--- Extracted entries ---

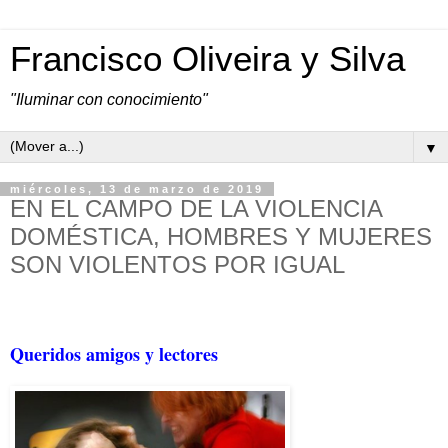
Francisco Oliveira y Silva
"Iluminar con conocimiento"
▼
miércoles, 13 de marzo de 2019
EN EL CAMPO DE LA VIOLENCIA
DOMÉSTICA, HOMBRES Y MUJERES
SON VIOLENTOS POR IGUAL
Queridos amigos y lectores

---

# Required action
Write the lines out exactly, from the one with "EN EL CAMPO DE LA VIOLENCIA" down to the last line of the listing, and leave out all others.

# Your solution
EN EL CAMPO DE LA VIOLENCIA
DOMÉSTICA, HOMBRES Y MUJERES
SON VIOLENTOS POR IGUAL
Queridos amigos y lectores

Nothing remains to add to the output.